Task instructions
Give the records again word for word. Leave every picture out.

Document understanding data
>>>>

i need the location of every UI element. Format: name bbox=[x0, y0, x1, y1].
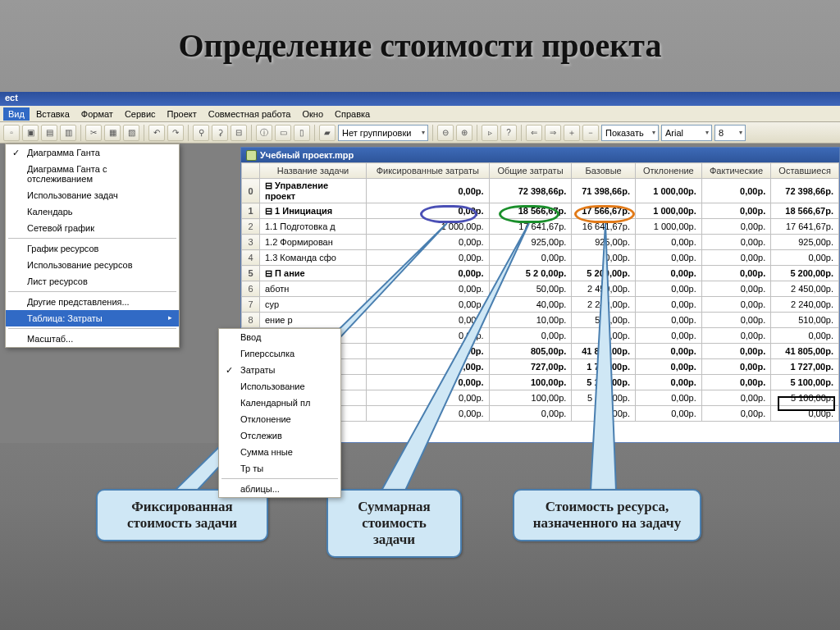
tb-print-icon[interactable]: ▥ bbox=[60, 125, 76, 141]
cell[interactable]: 0,00р. bbox=[701, 297, 770, 313]
cell[interactable]: 0,00р. bbox=[701, 219, 770, 235]
font-combo[interactable]: Arial bbox=[661, 125, 712, 141]
fontsize-combo[interactable]: 8 bbox=[714, 125, 746, 141]
tb-assign-icon[interactable]: ▯ bbox=[294, 125, 310, 141]
cell[interactable]: 7 bbox=[242, 297, 260, 313]
table-submenu-item[interactable]: Отслежив bbox=[219, 427, 340, 444]
cell[interactable]: 1 000,00р. bbox=[635, 179, 701, 203]
view-menu-item[interactable]: График ресурсов bbox=[6, 240, 179, 257]
cell[interactable]: 0,00р. bbox=[367, 281, 490, 297]
menu-service[interactable]: Сервис bbox=[120, 107, 161, 121]
cell[interactable]: 0,00р. bbox=[572, 406, 636, 422]
cell[interactable]: 0,00р. bbox=[701, 328, 770, 344]
table-row[interactable]: 1⊟ 1 Инициация0,00р.18 566,67р.17 566,67… bbox=[242, 203, 839, 219]
tb-back-icon[interactable]: ⇐ bbox=[526, 125, 542, 141]
cell[interactable]: 0,00р. bbox=[771, 328, 839, 344]
cell[interactable]: сур bbox=[260, 297, 367, 313]
cell[interactable]: 0,00р. bbox=[489, 250, 572, 266]
col-header[interactable]: Оставшиеся bbox=[771, 163, 839, 179]
cell[interactable]: 0 bbox=[242, 179, 260, 203]
cell[interactable]: 16 641,67р. bbox=[572, 219, 636, 235]
cell[interactable]: 0,00р. bbox=[572, 328, 636, 344]
tb-note-icon[interactable]: ▭ bbox=[275, 125, 291, 141]
table-row[interactable]: 5⊟ П ание0,00р.5 2 0,00р.5 200,00р.0,00р… bbox=[242, 266, 839, 281]
cell[interactable]: 0,00р. bbox=[701, 375, 770, 390]
tb-info-icon[interactable]: ⓘ bbox=[256, 125, 272, 141]
cell[interactable]: 0,00р. bbox=[367, 179, 490, 203]
cell[interactable]: 5 bbox=[242, 266, 260, 281]
menu-help[interactable]: Справка bbox=[330, 107, 375, 121]
group-combo[interactable]: Нет группировки bbox=[338, 125, 428, 141]
cell[interactable]: 727,00р. bbox=[489, 359, 572, 375]
table-row[interactable]: 31.2 Формирован0,00р.925,00р.925,00р.0,0… bbox=[242, 235, 839, 250]
cell[interactable]: 2 240,00р. bbox=[572, 297, 636, 313]
cell[interactable]: 925,00р. bbox=[771, 235, 839, 250]
cell[interactable]: 0,00р. bbox=[701, 179, 770, 203]
table-row[interactable]: 7сур0,00р.40,00р.2 240,00р.0,00р.0,00р.2… bbox=[242, 297, 839, 313]
col-header[interactable]: Отклонение bbox=[635, 163, 701, 179]
cell[interactable]: 0,00р. bbox=[367, 250, 490, 266]
tb-indent-icon[interactable]: － bbox=[582, 125, 599, 141]
cell[interactable]: 4 bbox=[242, 250, 260, 266]
view-menu-item[interactable]: Диаграмма Ганта с отслеживанием bbox=[6, 161, 179, 187]
cell[interactable]: 0,00р. bbox=[635, 328, 701, 344]
view-menu-item[interactable]: Таблица: Затраты bbox=[6, 310, 179, 326]
cell[interactable]: 0,00р. bbox=[635, 235, 701, 250]
view-dropdown[interactable]: Диаграмма ГантаДиаграмма Ганта с отслежи… bbox=[5, 144, 180, 348]
cell[interactable]: 925,00р. bbox=[489, 235, 572, 250]
cell[interactable]: 41 805,00р. bbox=[572, 344, 636, 359]
col-header[interactable] bbox=[242, 163, 260, 179]
menu-window[interactable]: Окно bbox=[297, 107, 328, 121]
cell[interactable]: 40,00р. bbox=[489, 297, 572, 313]
tb-zoomout-icon[interactable]: ⊖ bbox=[437, 125, 454, 141]
tb-open-icon[interactable]: ▣ bbox=[22, 125, 39, 141]
view-menu-item[interactable]: Сетевой график bbox=[6, 220, 179, 236]
tb-save-icon[interactable]: ▤ bbox=[41, 125, 57, 141]
cell[interactable]: ⊟ П ание bbox=[260, 266, 367, 281]
col-header[interactable]: Фиксированные затраты bbox=[367, 163, 490, 179]
cell[interactable]: 100,00р. bbox=[489, 375, 572, 390]
table-submenu-item[interactable]: Использование bbox=[219, 378, 340, 395]
table-row[interactable]: 6аботн0,00р.50,00р.2 450,00р.0,00р.0,00р… bbox=[242, 281, 839, 297]
cell[interactable]: 18 566,67р. bbox=[771, 203, 839, 219]
menu-insert[interactable]: Вставка bbox=[31, 107, 75, 121]
table-submenu-item[interactable]: Гиперссылка bbox=[219, 345, 340, 362]
cell[interactable]: 5 2 0,00р. bbox=[489, 266, 572, 281]
cell[interactable]: 0,00р. bbox=[635, 344, 701, 359]
table-submenu-item[interactable]: Затраты bbox=[219, 362, 340, 378]
cell[interactable]: 0,00р. bbox=[367, 406, 490, 422]
cell[interactable]: 0,00р. bbox=[701, 235, 770, 250]
tb-zoomin-icon[interactable]: ⊕ bbox=[456, 125, 472, 141]
cell[interactable]: 805,00р. bbox=[489, 344, 572, 359]
cell[interactable]: 0,00р. bbox=[367, 328, 490, 344]
view-menu-item[interactable]: Лист ресурсов bbox=[6, 273, 179, 290]
cell[interactable]: 0,00р. bbox=[367, 313, 490, 328]
cell[interactable]: 5 100,00р. bbox=[572, 375, 636, 390]
table-submenu-item[interactable]: аблицы... bbox=[219, 481, 340, 497]
show-combo[interactable]: Показать bbox=[601, 125, 659, 141]
menu-collab[interactable]: Совместная работа bbox=[203, 107, 296, 121]
cell[interactable]: 0,00р. bbox=[489, 406, 572, 422]
cell[interactable]: 1.3 Команда сфо bbox=[260, 250, 367, 266]
menu-format[interactable]: Формат bbox=[76, 107, 118, 121]
cell[interactable]: 0,00р. bbox=[635, 390, 701, 406]
cell[interactable]: 0,00р. bbox=[367, 235, 490, 250]
cell[interactable]: 0,00р. bbox=[367, 203, 490, 219]
cell[interactable]: 5 100,00р. bbox=[771, 375, 839, 390]
cell[interactable]: 0,00р. bbox=[635, 406, 701, 422]
tb-link-icon[interactable]: ⚲ bbox=[193, 125, 209, 141]
cell[interactable]: 0,00р. bbox=[701, 203, 770, 219]
tb-paste-icon[interactable]: ▧ bbox=[123, 125, 139, 141]
table-submenu-item[interactable]: Календарный пл bbox=[219, 395, 340, 411]
cell[interactable]: 1.1 Подготовка д bbox=[260, 219, 367, 235]
cell[interactable]: 17 641,67р. bbox=[771, 219, 839, 235]
cell[interactable]: 0,00р. bbox=[701, 313, 770, 328]
cell[interactable]: 0,00р. bbox=[701, 390, 770, 406]
cell[interactable]: 18 566,67р. bbox=[489, 203, 572, 219]
cell[interactable]: 1 727,00р. bbox=[771, 359, 839, 375]
cell[interactable]: 0,00р. bbox=[635, 281, 701, 297]
cell[interactable]: 0,00р. bbox=[701, 359, 770, 375]
tb-publish-icon[interactable]: ▰ bbox=[319, 125, 336, 141]
cell[interactable]: ение р bbox=[260, 313, 367, 328]
cell[interactable]: 0,00р. bbox=[367, 344, 490, 359]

<<<<

Answer space
i need the location of every UI element. Format: name bbox=[x0, y0, x1, y1].
tb-print-icon[interactable]: ▥ bbox=[60, 125, 76, 141]
cell[interactable]: 0,00р. bbox=[701, 297, 770, 313]
cell[interactable]: 0,00р. bbox=[701, 219, 770, 235]
font-combo[interactable]: Arial bbox=[661, 125, 712, 141]
fontsize-combo[interactable]: 8 bbox=[714, 125, 746, 141]
tb-assign-icon[interactable]: ▯ bbox=[294, 125, 310, 141]
cell[interactable]: 7 bbox=[242, 297, 260, 313]
table-submenu-item[interactable]: Отслежив bbox=[219, 427, 340, 444]
cell[interactable]: 1 000,00р. bbox=[635, 179, 701, 203]
view-menu-item[interactable]: График ресурсов bbox=[6, 240, 179, 257]
cell[interactable]: 0,00р. bbox=[367, 281, 490, 297]
menu-service[interactable]: Сервис bbox=[120, 107, 161, 121]
cell[interactable]: 0,00р. bbox=[572, 406, 636, 422]
cell[interactable]: 0,00р. bbox=[701, 328, 770, 344]
table-row[interactable]: 1⊟ 1 Инициация0,00р.18 566,67р.17 566,67… bbox=[242, 203, 839, 219]
tb-back-icon[interactable]: ⇐ bbox=[526, 125, 542, 141]
cell[interactable]: 0,00р. bbox=[771, 328, 839, 344]
cell[interactable]: сур bbox=[260, 297, 367, 313]
cell[interactable]: 0,00р. bbox=[489, 250, 572, 266]
col-header[interactable]: Оставшиеся bbox=[771, 163, 839, 179]
cell[interactable]: 0 bbox=[242, 179, 260, 203]
cell[interactable]: 16 641,67р. bbox=[572, 219, 636, 235]
cell[interactable]: 0,00р. bbox=[572, 328, 636, 344]
tb-note-icon[interactable]: ▭ bbox=[275, 125, 291, 141]
table-row[interactable]: 5⊟ П ание0,00р.5 2 0,00р.5 200,00р.0,00р… bbox=[242, 266, 839, 281]
cell[interactable]: 0,00р. bbox=[701, 375, 770, 390]
tb-info-icon[interactable]: ⓘ bbox=[256, 125, 272, 141]
cell[interactable]: 0,00р. bbox=[367, 179, 490, 203]
cell[interactable]: 5 bbox=[242, 266, 260, 281]
menu-help[interactable]: Справка bbox=[330, 107, 375, 121]
group-combo[interactable]: Нет группировки bbox=[338, 125, 428, 141]
cell[interactable]: 727,00р. bbox=[489, 359, 572, 375]
table-row[interactable]: 31.2 Формирован0,00р.925,00р.925,00р.0,0… bbox=[242, 235, 839, 250]
cell[interactable]: 2 240,00р. bbox=[572, 297, 636, 313]
cell[interactable]: 925,00р. bbox=[771, 235, 839, 250]
cell[interactable]: 0,00р. bbox=[701, 179, 770, 203]
table-row[interactable]: 7сур0,00р.40,00р.2 240,00р.0,00р.0,00р.2… bbox=[242, 297, 839, 313]
col-header[interactable]: Отклонение bbox=[635, 163, 701, 179]
cell[interactable]: 0,00р. bbox=[367, 250, 490, 266]
tb-indent-icon[interactable]: － bbox=[582, 125, 599, 141]
cell[interactable]: 4 bbox=[242, 250, 260, 266]
view-menu-item[interactable]: Диаграмма Ганта с отслеживанием bbox=[6, 161, 179, 187]
cell[interactable]: 0,00р. bbox=[635, 328, 701, 344]
view-menu-item[interactable]: Таблица: Затраты bbox=[6, 310, 179, 326]
cell[interactable]: 0,00р. bbox=[635, 235, 701, 250]
view-dropdown[interactable]: Диаграмма ГантаДиаграмма Ганта с отслежи… bbox=[5, 144, 180, 348]
cell[interactable]: 925,00р. bbox=[489, 235, 572, 250]
cell[interactable]: 41 805,00р. bbox=[572, 344, 636, 359]
col-header[interactable] bbox=[242, 163, 260, 179]
menu-window[interactable]: Окно bbox=[297, 107, 328, 121]
cell[interactable]: 40,00р. bbox=[489, 297, 572, 313]
tb-zoomout-icon[interactable]: ⊖ bbox=[437, 125, 454, 141]
tb-open-icon[interactable]: ▣ bbox=[22, 125, 39, 141]
view-menu-item[interactable]: Сетевой график bbox=[6, 220, 179, 236]
tb-save-icon[interactable]: ▤ bbox=[41, 125, 57, 141]
cell[interactable]: ⊟ П ание bbox=[260, 266, 367, 281]
col-header[interactable]: Фиксированные затраты bbox=[367, 163, 490, 179]
cell[interactable]: 100,00р. bbox=[489, 375, 572, 390]
table-submenu-item[interactable]: Использование bbox=[219, 378, 340, 395]
table-row[interactable]: 6аботн0,00р.50,00р.2 450,00р.0,00р.0,00р… bbox=[242, 281, 839, 297]
cell[interactable]: 18 566,67р. bbox=[771, 203, 839, 219]
menu-insert[interactable]: Вставка bbox=[31, 107, 75, 121]
table-submenu-item[interactable]: Гиперссылка bbox=[219, 345, 340, 362]
cell[interactable]: 5 2 0,00р. bbox=[489, 266, 572, 281]
cell[interactable]: 0,00р. bbox=[635, 344, 701, 359]
table-submenu-item[interactable]: Затраты bbox=[219, 362, 340, 378]
cell[interactable]: 0,00р. bbox=[367, 406, 490, 422]
cell[interactable]: 0,00р. bbox=[701, 235, 770, 250]
tb-zoomin-icon[interactable]: ⊕ bbox=[456, 125, 472, 141]
cell[interactable]: 805,00р. bbox=[489, 344, 572, 359]
cell[interactable]: 0,00р. bbox=[367, 328, 490, 344]
view-menu-item[interactable]: Лист ресурсов bbox=[6, 273, 179, 290]
cell[interactable]: 0,00р. bbox=[367, 313, 490, 328]
cell[interactable]: 5 100,00р. bbox=[572, 375, 636, 390]
table-submenu-item[interactable]: аблицы... bbox=[219, 481, 340, 497]
show-combo[interactable]: Показать bbox=[601, 125, 659, 141]
menu-collab[interactable]: Совместная работа bbox=[203, 107, 296, 121]
cell[interactable]: 0,00р. bbox=[489, 406, 572, 422]
cell[interactable]: 1.3 Команда сфо bbox=[260, 250, 367, 266]
menu-format[interactable]: Формат bbox=[76, 107, 118, 121]
cell[interactable]: 0,00р. bbox=[635, 390, 701, 406]
cell[interactable]: 0,00р. bbox=[367, 235, 490, 250]
cell[interactable]: 0,00р. bbox=[367, 203, 490, 219]
cell[interactable]: 5 100,00р. bbox=[771, 375, 839, 390]
cell[interactable]: 0,00р. bbox=[635, 406, 701, 422]
tb-link-icon[interactable]: ⚲ bbox=[193, 125, 209, 141]
cell[interactable]: 0,00р. bbox=[701, 203, 770, 219]
tb-paste-icon[interactable]: ▧ bbox=[123, 125, 139, 141]
table-submenu-item[interactable]: Календарный пл bbox=[219, 395, 340, 411]
cell[interactable]: 1.1 Подготовка д bbox=[260, 219, 367, 235]
cell[interactable]: 17 641,67р. bbox=[771, 219, 839, 235]
cell[interactable]: 0,00р. bbox=[701, 313, 770, 328]
cell[interactable]: 0,00р. bbox=[701, 390, 770, 406]
cell[interactable]: 18 566,67р. bbox=[489, 203, 572, 219]
cell[interactable]: 1 727,00р. bbox=[771, 359, 839, 375]
cell[interactable]: 0,00р. bbox=[635, 281, 701, 297]
cell[interactable]: 0,00р. bbox=[701, 359, 770, 375]
tb-publish-icon[interactable]: ▰ bbox=[319, 125, 336, 141]
cell[interactable]: ение р bbox=[260, 313, 367, 328]
cell[interactable]: 0,00р. bbox=[367, 344, 490, 359]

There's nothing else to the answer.